Rule 53.1 – Alternative Dispute Resolution

May 11, 2021 | Family Law, Hawaii

(a) Authority to order. The court, sua sponte or upon motion by a party, may, in exercise of its discretion, order the parties to participate in a nonbinding Alternative Dispute Resolution process (ADR or ADR process) subject to terms and conditions imposed by the court. ADR includes mediation or other such process the court determines may be helpful in encouraging an economic and fair resolution of all or any part of the disputes presented in the matter. Subsections (b) through (d) do not apply to ADR administered by the Hawai’i Judiciary, such as the Volunteer Settlement Master Program.
(b) Factors to consider; fees and expenses.

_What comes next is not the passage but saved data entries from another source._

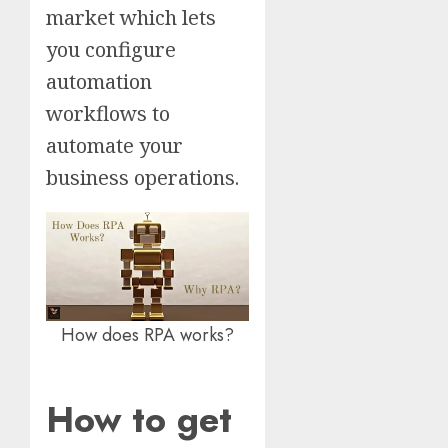
market which lets
you configure
automation
workflows to
automate your
business operations.
How does RPA works?
How to get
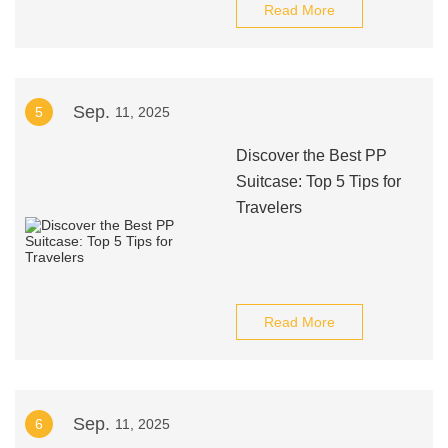
Read More
Sep.
5
11, 2025
Discover the Best PP
Suitcase: Top 5 Tips for
Travelers
Read More
Sep.
6
11, 2025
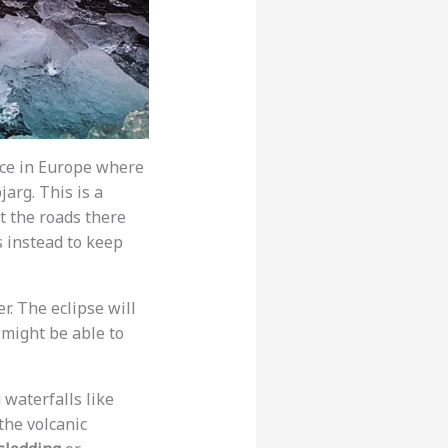
lace in Europe where
jarg. This is a
t the roads there
s instead to keep
er. The eclipse will
 might be able to
 waterfalls like
 the volcanic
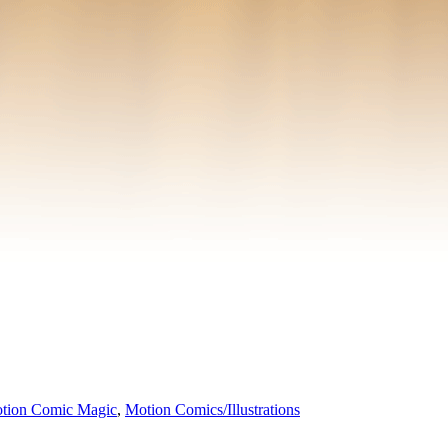
tion Comic Magic
,
Motion Comics/Illustrations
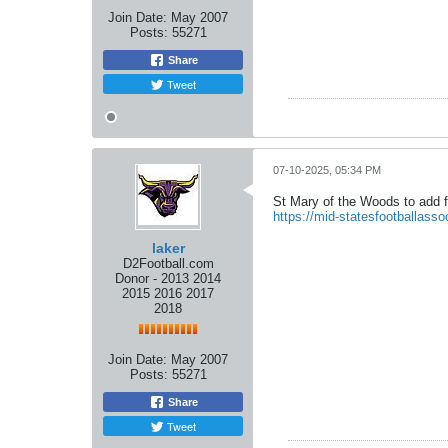
Join Date:
May 2007
Posts:
55271
Share
Tweet
07-10-2025, 05:34 PM
St Mary of the Woods to add f
https://mid-statesfootballass
laker
D2Football.com
Donor - 2013 2014
2015 2016 2017
2018
Join Date:
May 2007
Posts:
55271
Share
Tweet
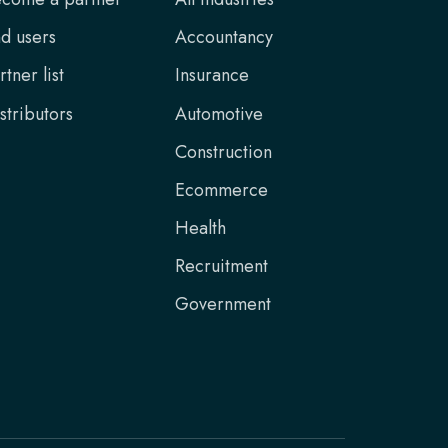
d users
Accountancy
rtner list
Insurance
stributors
Automotive
Construction
Ecommerce
Health
Recruitment
Government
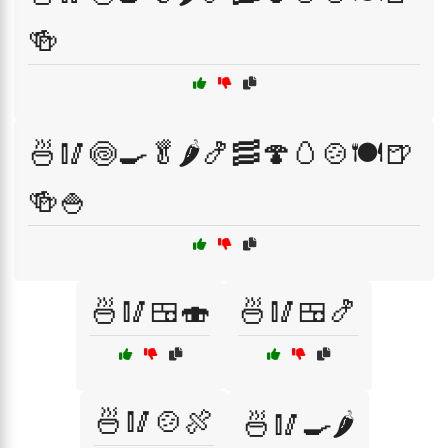
🍻
🍜🥢🍥🍳🥬🌶️🍤🥓🍄🥚🍲🍽️🍺
🍻🍚
🍜🥢🍱🍣
🍜🥢🍱🍤
🍜🥢🍲🍖
🍜🥢🍳🌶️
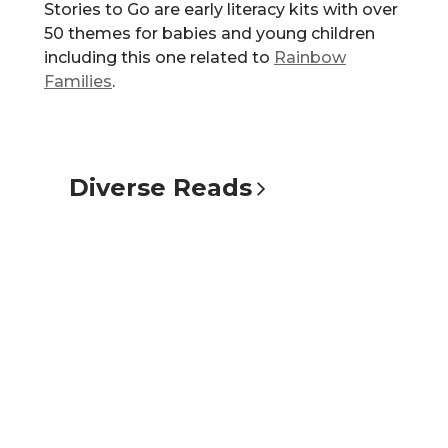
Stories to Go are early literacy kits with over
50 themes for babies and young children
including this one related to
Rainbow
Families
.
Diverse
Reads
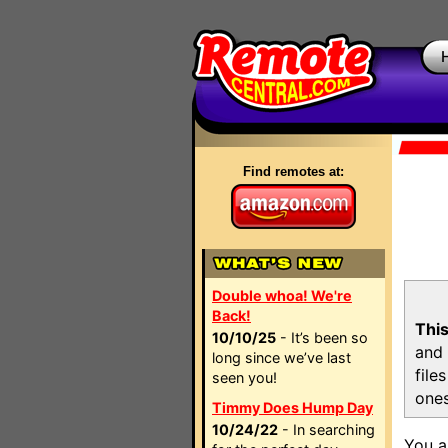
Find remotes at:
Double whoa! We're
Back!
This
10/10/25
- It’s been so
and 
long since we’ve last
file
seen you!
ones
Timmy Does Hump Day
10/24/22
- In searching
You a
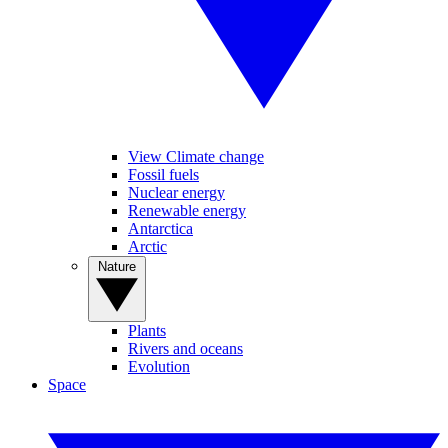
View Climate change
Fossil fuels
Nuclear energy
Renewable energy
Antarctica
Arctic
Nature
Plants
Rivers and oceans
Evolution
Space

(1) Before ordering a case to ADR, the court may consider factors, including, but not limited to, the current status of the case, whether the parties would be better served by a settlement conference held by the court, whether the parties are willing to participate in ADR, and whether the parties have previously participated in ADR in the pending matter. In addition, the court may consider whether ordering a case into ADR would result in an unfair or unreasonable economic burden on any party.
(2) All ADR fees and expenses of the neutral shall be borne equally by the parties unless otherwise agreed to by the parties, ordered by the court, or provided by law.
(c) Selection of the neutral. If the ADR process ordered by the court involves the selection of a neutral, the parties shall first attempt to select a neutral by mutual agreement. If the parties cannot agree, then each party shall submit a list to the court nominating up to 3 prospective neutrals by a date determined by the court. The court shall then decide which person shall serve as the neutral. If at any time the neutral becomes unable or unwilling to serve, and the parties are unable to agree on the selection of another neutral, the court shall select another neutral from the names previously provided by the parties.
(d) Disclosure. Unless waived by all parties, the parties, counsel, and neutral shall disclose to each other the identity of other participants who may be included in the ADR process. In addition, the neutral shall disclose any other facts and information, including relationships, that a reasonable person would consider likely to affect the impartiality of the neutral, including the neutral’s relationships with counsel. The parties, counsel, and neutral shall have a continuing obligation to disclose any information they subsequently learn during the ADR process that a reasonable person would consider likely to affect the impartiality of the neutral.
(e) Physical presence of counsel and parties required. Lead trial counsel and parties shall attend, in person, all ADR conferences scheduled by the neutral unless excused by the neutral.
(f) Communication by parties, counsel, neutral and the Court. Unless the parties otherwise agree in writing, the neutral, counsel, the parties, and other participants in any ADR process shall not communicate with the court adjudicating the merits of the matter about the substance of any position, offer or other matter related to the ADR process, nor shall a court request or order disclosure of such information unless such disclosure is required to enforce a settlement agreement, adjudicate a dispute over the neutral’s fees, or provide evidence in any attorney disciplinary proceeding, and then only to the extent required to accomplish such purpose. However, the neutral may disclose to a court whether the ADR process is scheduled, pending, or concluded; who attended; and, if applicable, whether a settlement or resolution was reached with regard to some or all issues presented.

Haw. Fam. Ct. R. 53.1

Added October 11, 1999, effective January 1, 2000; amended November 20, 2014, effective January 1, 2015.